Operação Xeque-Mate bloqueia R$ 122 milhões no AM

Manaus (AM) — A Polícia Federal, em conjunto com a Força Integrada de Combate ao Crime Organizado (FICCO-AM), deflagrou nesta segunda-feira (6) a Operação Xeque-Mate, com o objetivo de desarticular o núcleo financeiro de uma facção criminosa atuante no Amazonas. A ofensiva resultou no cumprimento de cinco mandados de prisão, cinco de busca e apreensão e no sequestro de R$ 122 milhões em bens.

A ação é um desdobramento das investigações iniciadas nas Operações Torre 1 a 4, que monitoravam o fluxo de recursos ilícitos movimentados por integrantes do Comando Vermelho, com atuação em Manaus, litoral paulista e conexões internacionais, especialmente com a Colômbia.

Lavagem de dinheiro e estrutura empresarial paralela

De acordo com a Polícia Federal, o grupo operava um sofisticado esquema de lavagem de dinheiro, utilizando fintechs, empresas de fachada e plataformas digitais de pagamento para ocultar a origem dos valores provenientes do tráfico de drogas.
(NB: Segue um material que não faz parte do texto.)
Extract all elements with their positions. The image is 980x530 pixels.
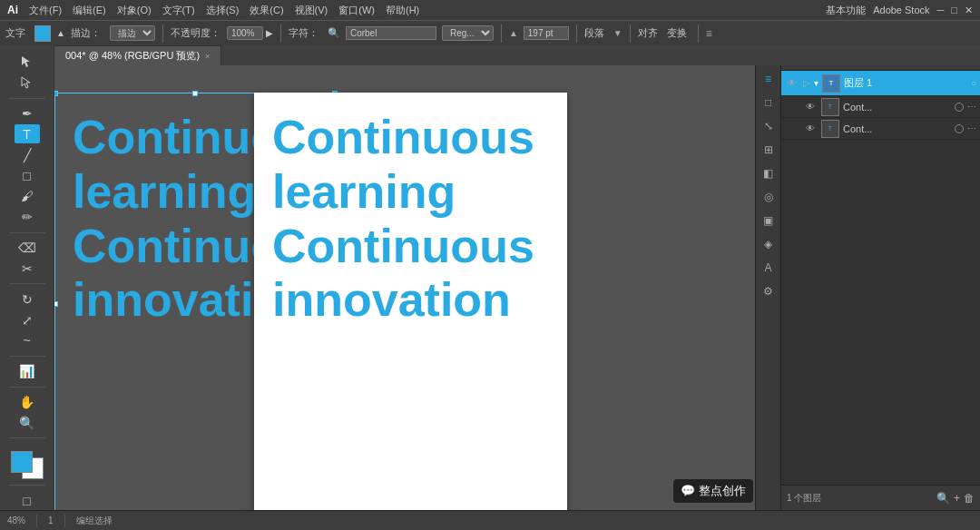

As investigações apontam que parte dos recursos era convertida em criptoativos e enviada ao exterior, como forma de pagamento a fornecedores internacionais. O esquema envolvia também a compra de imóveis, veículos de luxo e joias, todos agora sob bloqueio judicial.

“O objetivo da operação é atingir o coração financeiro da organização criminosa, impedindo que ela continue financiando atividades ilícitas e expandindo sua influência”, afirmou um delegado da PF envolvido na ação.

Prisões e alvos estratégicos

Entre os presos estão líderes do núcleo financeiro da facção, incluindo um empresário que atuava como operador de transações internacionais. Um dos alvos mantinha residência na Colômbia e enviava ordens diretas ao Brasil por meio de aplicativos criptografados.

A esposa de um dos líderes também foi detida em Guarujá (SP), onde funcionava parte da estrutura empresarial usada para lavar dinheiro. Os mandados foram cumpridos simultaneamente em Manaus, São Paulo e em cidades do litoral.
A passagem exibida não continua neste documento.